What does it mean for the poor to be blessed?
This was the phrase that Miriam Boone, our director at One Hope Tulsa, asked us to meditate on when she sent us out to take part in a homelessness simulation this summer. The simulation was a part of our internship, designed to give us a taste of what it is like to experience homelessness, even though it could never truly replicate it.
And I’m reminded of this phrase now, both as I reflect on Advent as I always do this time of year, and as I look towards the transitions that senior year brings. I find myself holding on too tightly to things that God calls me to hold loosely. I find myself feeling powerless in the face of sins and struggles and thinking that they will never change. I find myself looking at the future and feeling deeply inadequate to go into the work that I’ve felt for so long that God is calling me to.
But in the midst of these doubts, God is reminding me of what he offers in his upside-down kingdom, where the poor are blessed and the enemy is adopted and the slave is set free.
One of these reminders came at church this Sunday, when my pastor preached on John 12:20-26 and said that the gospel is Jesus’ call to follow him, because he has made it possible. Following Jesus is a road of death and glory. It means that we’re not slaves to sin, that our old selves have been crucified and we’ve been raised with Christ. It means dying to myself and finding life in him. And we are often called to places where we feel inadequate because those are the places where we lean on Christ the most, where he is glorified in our weakness.
Discipleship is also a call to both give and receive hospitality, as Jesus tells his disciples “I go to prepare a place for you.” Hospitality is at the heart of the heart of the gospel.
At senior social on Thursday, Brad Voyles reminded our class to start practicing generosity now, even when we have little. Generosity is worth the risk of poverty, and poverty causes us to lean on Christ and on others. I suppose Jesus’ disciples needed hospitality when he sent them out to do ministry because they only took one tunic each!
In Tulsa, on my homelessness simulation, God showed me grace in unlikely places. One was on the curb outside a Quick Trip the first night, where a few of us sat and talked with some of our unsheltered neighbors. They shared their stories and their Hi-Chews and offered a bottle of wine (which we had to decline). Though they had little, they were quick to share. Another was when on the bus and on the street, people gave us directions and advice, and I was struck over and over by the hospitality they showed us as we sought to enter their world for just a couple of nights.
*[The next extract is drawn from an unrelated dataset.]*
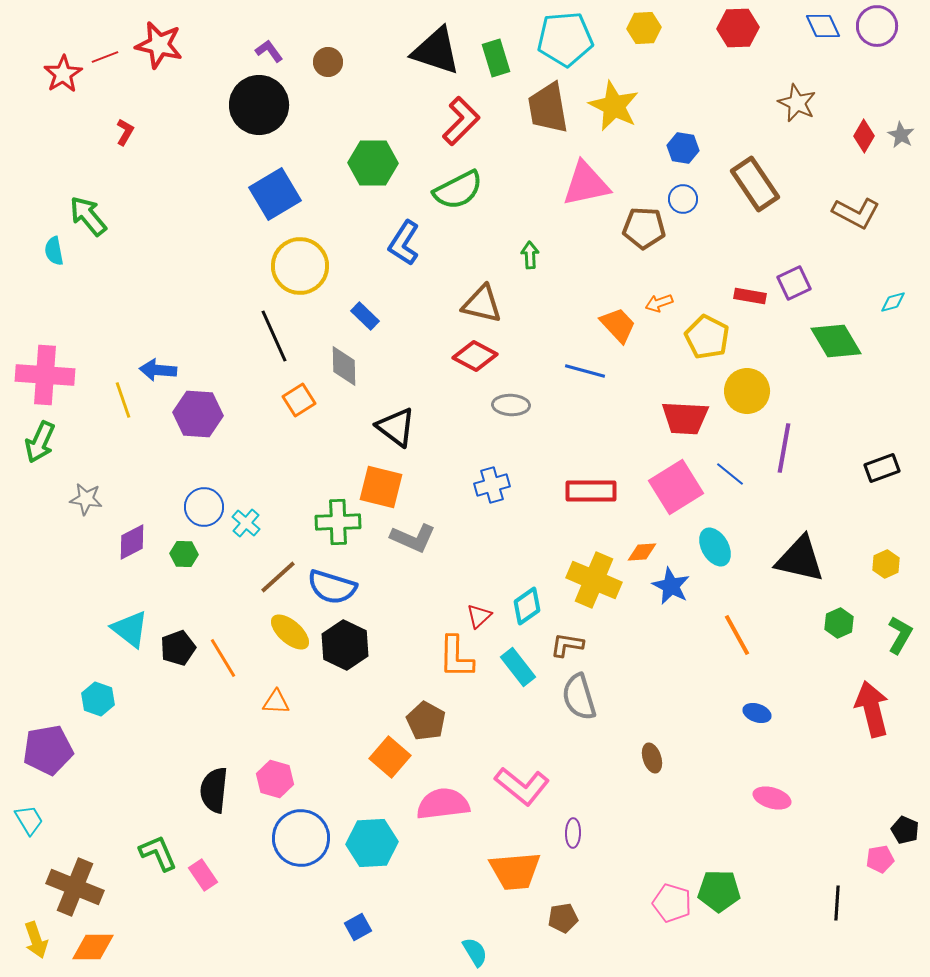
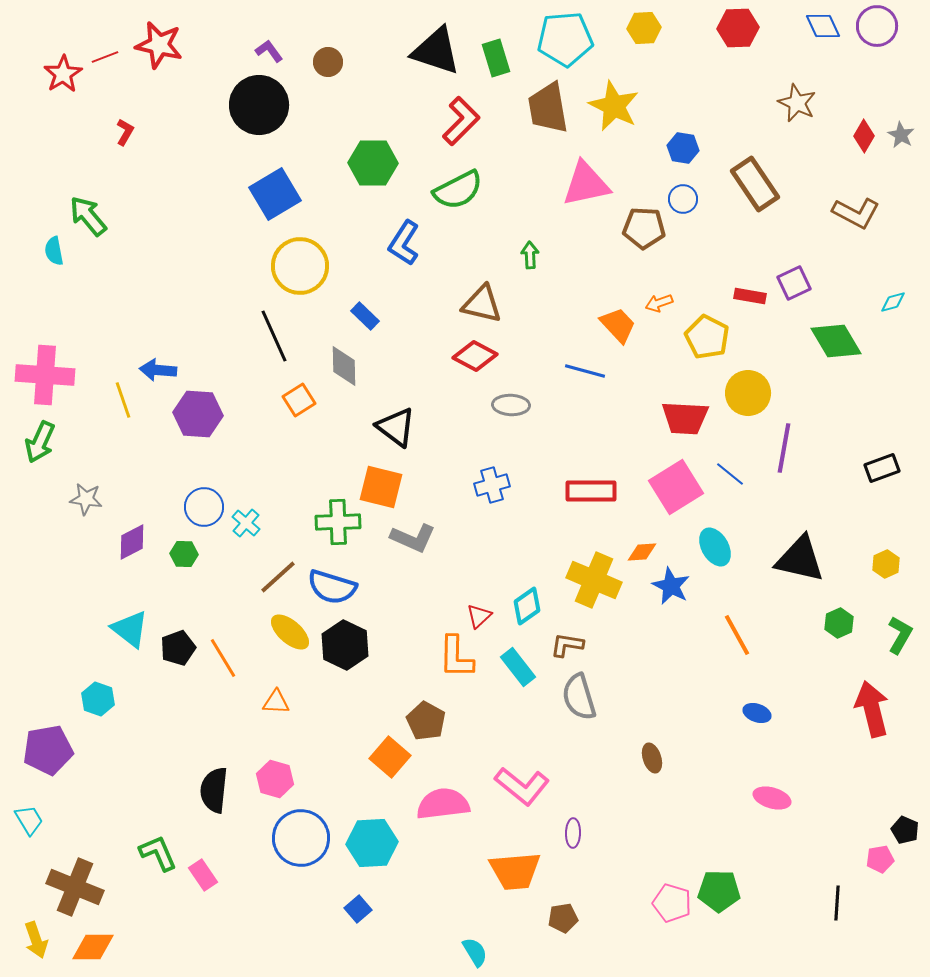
yellow circle at (747, 391): moved 1 px right, 2 px down
blue square at (358, 927): moved 18 px up; rotated 12 degrees counterclockwise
One of the most stark examples of this came on the second afternoon when we sat hungry, exhausted, and unshowered in the shade outside our community building, and were approached by a couple offering us cigarettes. They had seen us in our odd assortment of donated clothes, with some of the cardboard we had slept on the night before strewn about, and had decided to stop. They both had been homeless before, and knew that cigarettes were one of the things that could take the edge off. Their generosity was born of compassion, which was born of experience, and even though we declined the cigarettes, I was struck by something very incarnational about the way they approached us.
There is so much about the Incarnation that speaks of hospitality. God dwelling among us. Jesus relied on hospitality throughout his earthly ministry. Jesus emptying himself and making himself nothing, in order to bring us home, offering a place at his table.
As I reflect on the blessedness of poverty, I am not idealizing it. I realize how crippling it can be and the traumatic effects that it brings. But I am reflecting on the way that Christ invites us to the end of ourselves to give us himself. Feeling inadequate as I look towards life after Covenant feels like a form of poverty, but I know that Christ is inviting me to follow him and empty myself that he might fill me, and that he will be glorified through it. By his kindness, I’m compelled to repent and rely on him, and as Chaplain Lowe said on Friday, I’m invited into eternal living now, to hold loosely to all else so that I can hold fast to him. And when I falter, he gives more grace.